Kareem was soon installed in his new post, and wearing a smart blue suit and gorgeous red turban, felt the sense of personal importance accruing from new garments, when he encountered his old friends. His duties proved to be trifling in comparison to his drudgery in the serai, though, now and then, he had enjoyed the fierce, mad delight of mounting some unbroken colt, and galloping it bare-backed over the bridge, away along the Lucknow road, between the waving elephant grass, past little brown houses with pumpkins on the roof, past pools half filled with hideous blue buffaloes, scattering children, pariah dogs, and goats, as if he was mounted on a whirlwind, and riding on the storm.

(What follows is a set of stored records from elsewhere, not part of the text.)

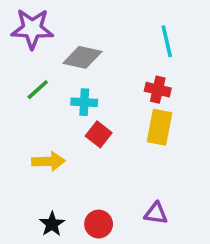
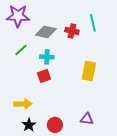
red cross: (158, 90) -> (72, 31), moved
red square: (99, 134) -> (44, 76), moved, turned 32
yellow arrow: (48, 161) -> (23, 104), moved

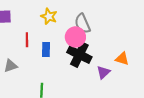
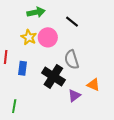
gray semicircle: (83, 24) -> (72, 60), moved
pink circle: (75, 37) -> (48, 37), moved

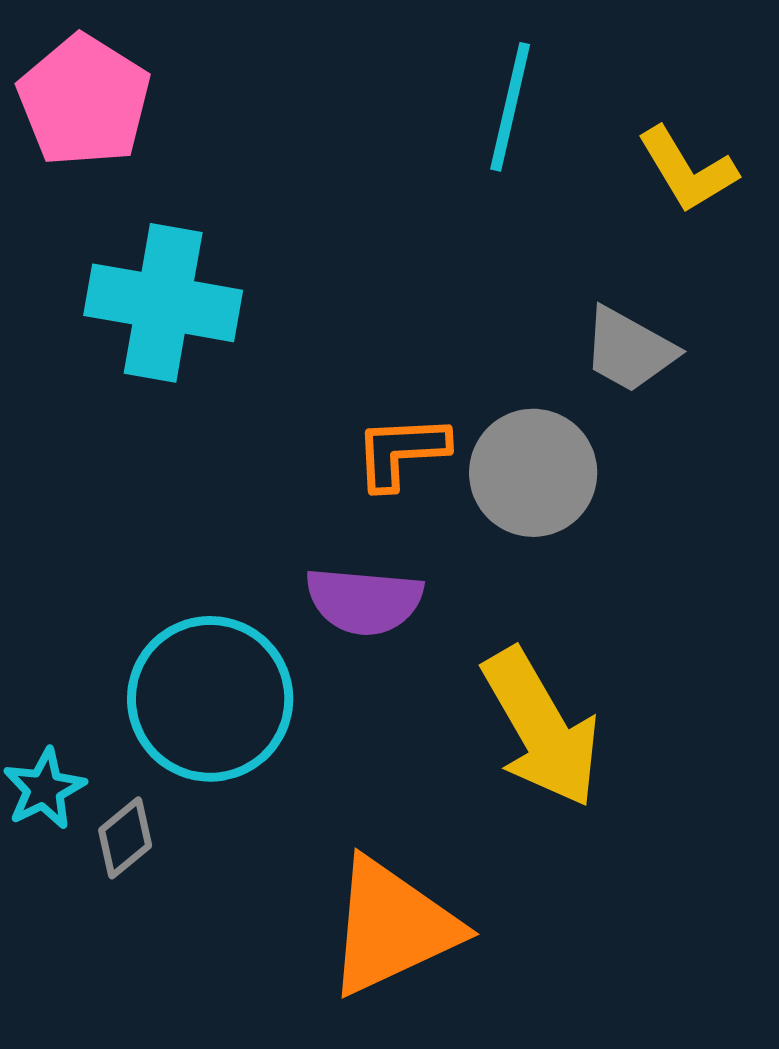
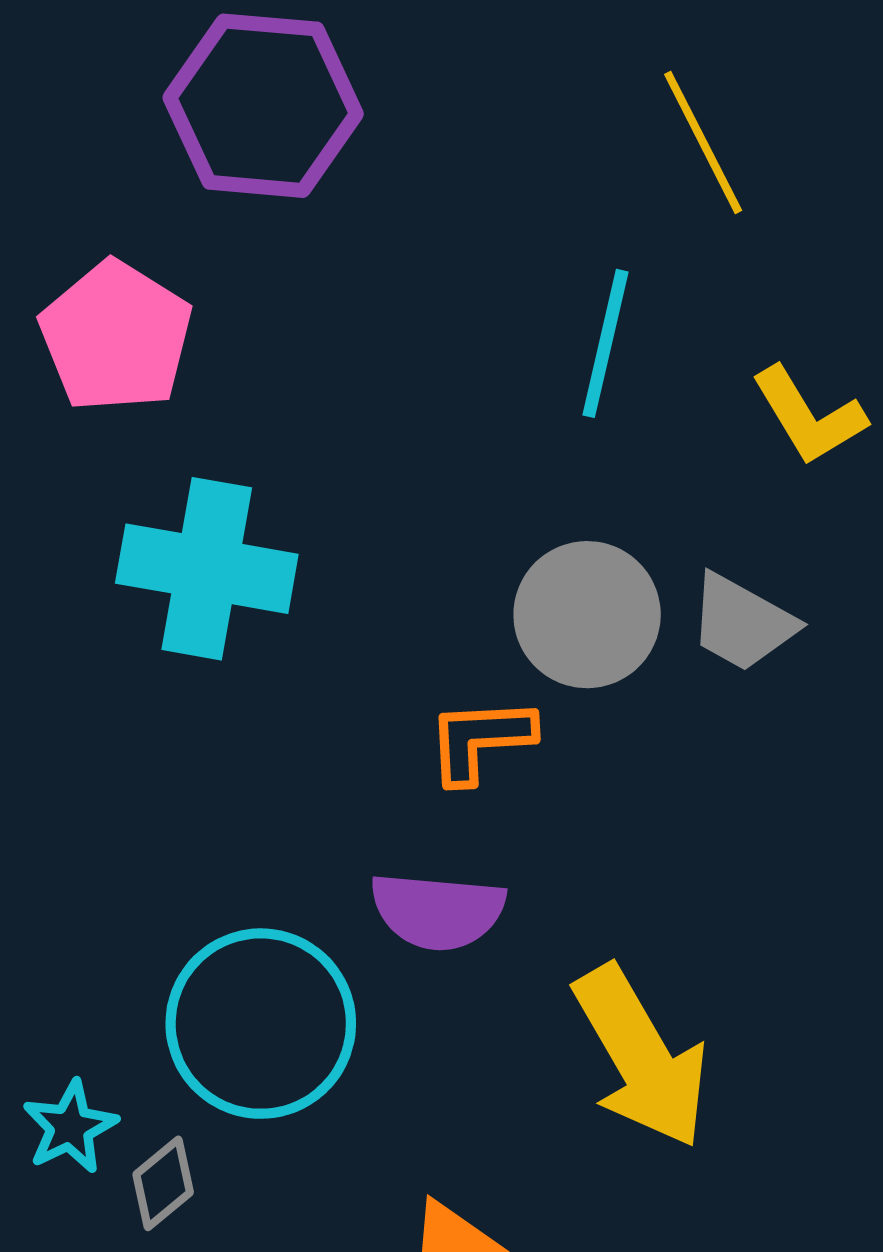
gray circle: (533, 473) -> (587, 615), moved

Here, he had merely to groom and feed an irritable little chestnut pony, no bigger than a calf; to lead out the “lal Tattoo,” as Harry Sahib called it, with its master on its back, of a morning over the dewy maidans and along the shady roads. He ran with it as it cantered, and even galloped, though once or twice he was suddenly obliged to stop, and lean against a tree, his face grey and drawn, and groan aloud with agony (he had, though he knew it not, advanced disease of the heart); he would earnestly beseech Harry Sahib not to tell the collector, and, as a bribe, would hold Harry Sahib in the saddle, whilst he piloted him over tiny nullahs, to that young gentleman’s huge delight. The little boy spoke Hindustani as his native tongue, and soon he and his syce became sworn and intimate friends. Harry Sahib had no mother, only a lazy, elderly European nurse, who liked her beer, her slumbers, and her ease, and was secretly thankful to Kareem for taking the brat off her hands. Otherwise, Harry Sahib might not have spent so many happy hours about the stables, whilst his unsuspecting papa was absent at Cutcherry. One day, whilst he was romping with his playmate, and rolling over and over with him in piles of “bedding straw,” he suddenly snatched at a cord round his neck, and a copper amulet came off in his hand. They fought for it for fully five minutes. Harry held it tight in his little fist, and screamed and kicked and even bit, but refused to release it; in the struggle the amulet was broken, and a small piece of parchment fell out, which Kareem instantly pounced on. It was about two inches long by one wide, and was covered on both sides with closely-written quaint characters. Kareem, with much abuse and slippering, had learned to read the Koran and part of the Gulistan of Sadi, but never such letters as these!

“What is it?” inquired Harry Sahib, impatiently.

“I cannot say, Hazoor. I never knew it opened.”

“Oh, I’ll get it mended, the brass thing; but can you read the chit inside?”

“No, not this writing.”

“Let me show it to father; he can read anything!”